* Directions: Your output must be the lines below from the line containing "will get you through... the bursting" to the line containing "ΗΕ32 Archive", both lines included, reproduced exactly and without pictures.

* Source material:

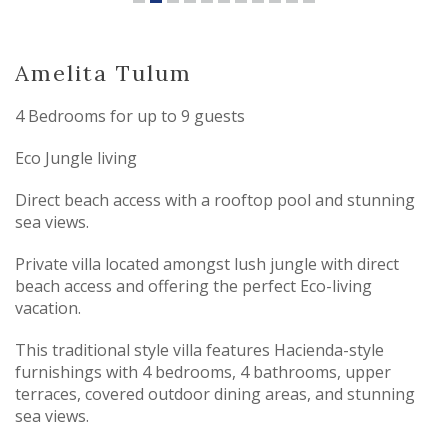
Amelita Tulum
4 Bedrooms for up to 9 guests
Eco Jungle living
Direct beach access with a rooftop pool and stunning
sea views.
Private villa located amongst lush jungle with direct
beach access and offering the perfect Eco-living
vacation.
This traditional style villa features Hacienda-style
furnishings with 4 bedrooms, 4 bathrooms, upper
terraces, covered outdoor dining areas, and stunning
sea views.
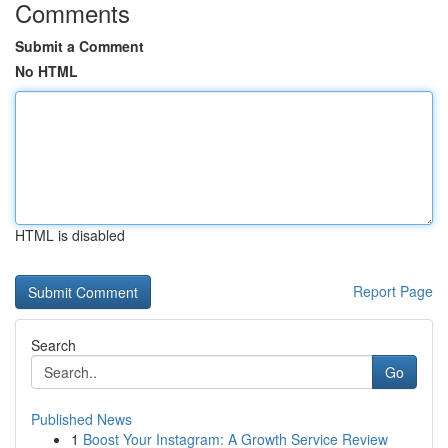
Comments
Submit a Comment
No HTML
HTML is disabled
Report Page
Search
Go
Published News
1
Boost Your Instagram: A Growth Service Review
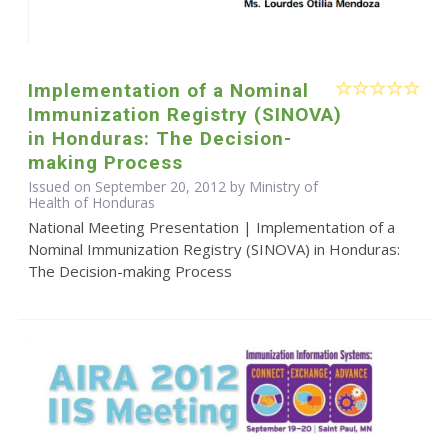
Implementation of a Nominal
Immunization Registry (SINOVA)
in Honduras: The Decision-
making Process
Issued on September 20, 2012 by Ministry of
Health of Honduras
National Meeting Presentation | Implementation of a
Nominal Immunization Registry (SINOVA) in Honduras:
The Decision-making Process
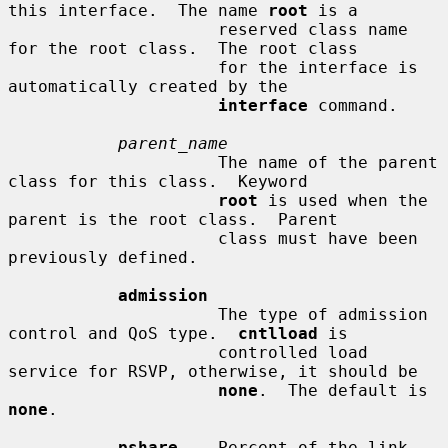
this interface.  The name 
root
 is a

                     reserved class name 
for the root class.  The root class

                     for the interface is 
automatically created by the

interface
 command.

parent_name
                     The name of the parent 
class for this class.  Keyword

root
 is used when the 
parent is the root class.  Parent

                     class must have been 
previously defined.

admission
                     The type of admission 
control and QoS type.  
cntlload
 is

                     controlled load 
service for RSVP, otherwise, it should be

none
.  The default is 
none
.

pshare
    Percent of the link 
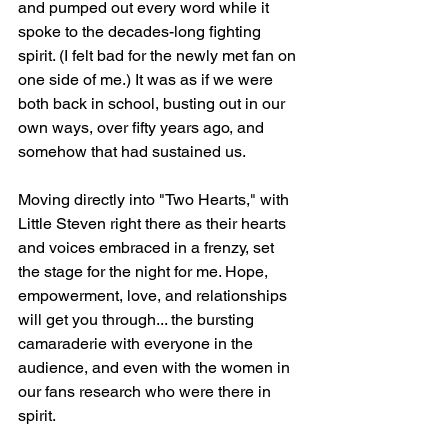
and pumped out every word while it 
spoke to the decades-long fighting 
spirit. (I felt bad for the newly met fan on 
one side of me.) It was as if we were 
both back in school, busting out in our 
own ways, over fifty years ago, and 
somehow that had sustained us.
Moving directly into "Two Hearts," with 
Little Steven right there as their hearts 
and voices embraced in a frenzy, set 
the stage for the night for me. Hope, 
empowerment, love, and relationships 
will get you through... the bursting 
camaraderie with everyone in the 
audience, and even with the women in 
our fans research who were there in 
spirit.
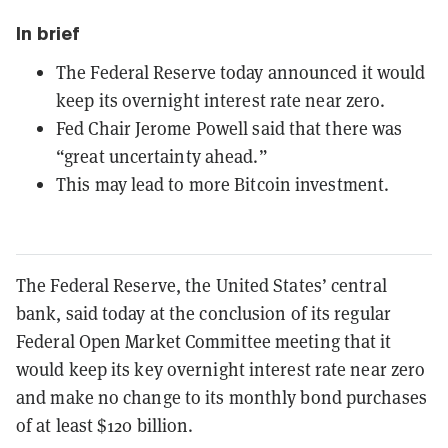
In brief
The Federal Reserve today announced it would
keep its overnight interest rate near zero.
Fed Chair Jerome Powell said that there was
“great uncertainty ahead.”
This may lead to more Bitcoin investment.
The Federal Reserve, the United States’ central
bank, said today at the conclusion of its regular
Federal Open Market Committee meeting that it
would keep its key overnight interest rate near zero
and make no change to its monthly bond purchases
of at least $120 billion.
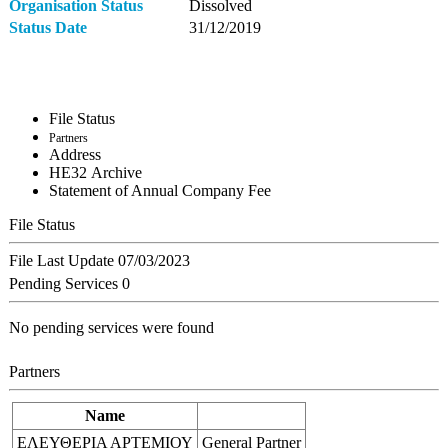
Organisation Status
Dissolved
Status Date
31/12/2019
File Status
Partners
Address
ΗΕ32 Archive
Statement of Annual Company Fee
File Status
File Last Update
07/03/2023
Pending Services
0
No pending services were found
Partners
Name
ΕΛΕΥΘΕΡΙΑ ΑΡΤΕΜΙΟΥ
General Partner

* The completed task:
will get you through... the bursting 
camaraderie with everyone in the 
audience, and even with the women in 
our fans research who were there in 
spirit.
In brief
The Federal Reserve today announced it would
keep its overnight interest rate near zero.
Fed Chair Jerome Powell said that there was
“great uncertainty ahead.”
This may lead to more Bitcoin investment.
The Federal Reserve, the United States’ central
bank, said today at the conclusion of its regular
Federal Open Market Committee meeting that it
would keep its key overnight interest rate near zero
and make no change to its monthly bond purchases
of at least $120 billion.
Organisation Status
Dissolved
Status Date
31/12/2019
File Status
Partners
Address
ΗΕ32 Archive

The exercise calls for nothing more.